Он вернулся в постель и беспокойно ворочался и метался еще час. А потом, перед самым рассветом, внезапно на него снизошел необъяснимый покой, обволакивающий воспаленный мозг, и он понял, что теперь сможет уснуть.
Утром после завтрака Джон вышел в холл гостиницы и сел в кресло с газетой ждать, когда приедет Джастин. В холле непрерывным потоком двигались люди, выходили из отеля и входили в него.
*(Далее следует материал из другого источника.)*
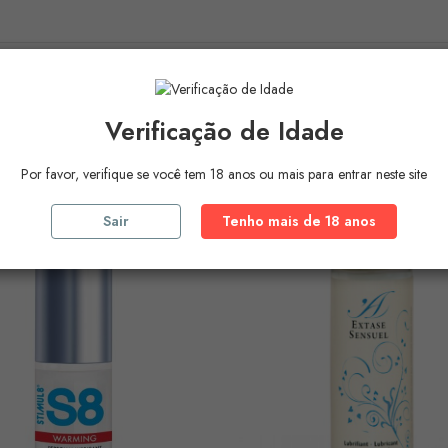
ros Produtos Na
Mesma Ca
Verificação de Idade
Por favor, verifique se você tem 18 anos ou mais para entrar neste site
Sair
Tenho mais de 18 anos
Джон сложил газету в длину, отложил в сторону и стал внимательно разглядывать каждого человека, проходящего через вращающиеся двери в нескольких футах от него.
Десять часов. Половина одиннадцатого. Может быть, он передумал, решил не приезжать? Если он раздумал, то позвонил бы. Нет, конечно, придет. А почему ему не прийти? Он же согласился. Он не пойдет на попятную…
Приехала семья американцев с огромной коллекцией белых чемоданов. Молодой человек, который вполне мог бы быть Джастином, вошел в отель и подошел к девушке, сидевшей рядом с Джоном. После нежнейшего приветствия они вместе вышли. Вошли двое иностранных бизнесменов, разговаривавших на каком-то языке, то ли датском, то ли шведском, и сразу же за ними еще один иностранец, темноволосый, невысокий, он был похож на выходца из южной части Европы. Из Италии или Испании. Двое скандинавов медленно прошли мимо него, склонив головы друг к другу в серьезном разговоре, руки за спиной, как у морских офицеров. Молодой итальянец за ними не пошел. Вместо этого он подошел к стойке администрации и спросил мистера Тауерса.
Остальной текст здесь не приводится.